[Extracted information — start]
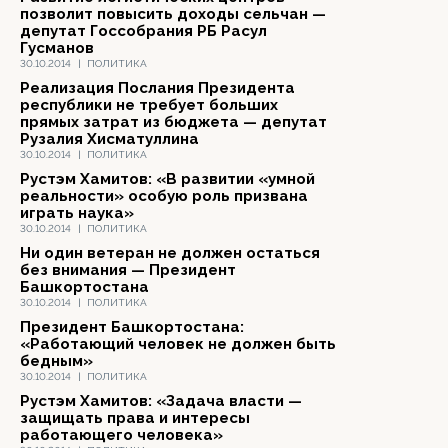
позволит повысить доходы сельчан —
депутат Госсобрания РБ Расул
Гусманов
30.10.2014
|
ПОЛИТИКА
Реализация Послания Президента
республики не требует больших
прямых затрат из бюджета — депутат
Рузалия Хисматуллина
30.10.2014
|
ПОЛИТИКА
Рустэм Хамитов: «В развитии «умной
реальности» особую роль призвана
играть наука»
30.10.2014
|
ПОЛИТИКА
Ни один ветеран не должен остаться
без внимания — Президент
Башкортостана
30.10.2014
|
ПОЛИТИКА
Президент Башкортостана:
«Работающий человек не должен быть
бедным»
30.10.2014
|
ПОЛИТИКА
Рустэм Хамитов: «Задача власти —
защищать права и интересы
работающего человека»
[Extracted information — finish]
[Extracted information — start]
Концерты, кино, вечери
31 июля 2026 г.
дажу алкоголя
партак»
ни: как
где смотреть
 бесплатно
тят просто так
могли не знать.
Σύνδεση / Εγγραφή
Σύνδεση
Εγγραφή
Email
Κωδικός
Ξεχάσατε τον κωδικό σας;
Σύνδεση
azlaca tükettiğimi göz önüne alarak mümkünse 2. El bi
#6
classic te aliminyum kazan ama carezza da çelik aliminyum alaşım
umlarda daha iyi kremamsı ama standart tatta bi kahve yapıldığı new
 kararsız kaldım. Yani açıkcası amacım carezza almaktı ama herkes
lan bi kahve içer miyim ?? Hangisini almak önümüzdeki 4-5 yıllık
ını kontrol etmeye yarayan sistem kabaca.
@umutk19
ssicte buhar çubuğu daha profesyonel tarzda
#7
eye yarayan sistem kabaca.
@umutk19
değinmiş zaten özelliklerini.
[Extracted information — finish]
**Instructions to follow:** Taking the line with "Концерты, кино, вечери" as the first and the line with "değinmiş zaten özelliklerini." as the last, retype that stretch of the data above exactly, with no other lines.

**Task solution:**
Концерты, кино, вечери
31 июля 2026 г.
дажу алкоголя
партак»
ни: как
где смотреть
 бесплатно
тят просто так
могли не знать.
Σύνδεση / Εγγραφή
Σύνδεση
Εγγραφή
Email
Κωδικός
Ξεχάσατε τον κωδικό σας;
Σύνδεση
azlaca tükettiğimi göz önüne alarak mümkünse 2. El bi
#6
classic te aliminyum kazan ama carezza da çelik aliminyum alaşım
umlarda daha iyi kremamsı ama standart tatta bi kahve yapıldığı new
 kararsız kaldım. Yani açıkcası amacım carezza almaktı ama herkes
lan bi kahve içer miyim ?? Hangisini almak önümüzdeki 4-5 yıllık
ını kontrol etmeye yarayan sistem kabaca.
@umutk19
ssicte buhar çubuğu daha profesyonel tarzda
#7
eye yarayan sistem kabaca.
@umutk19
değinmiş zaten özelliklerini.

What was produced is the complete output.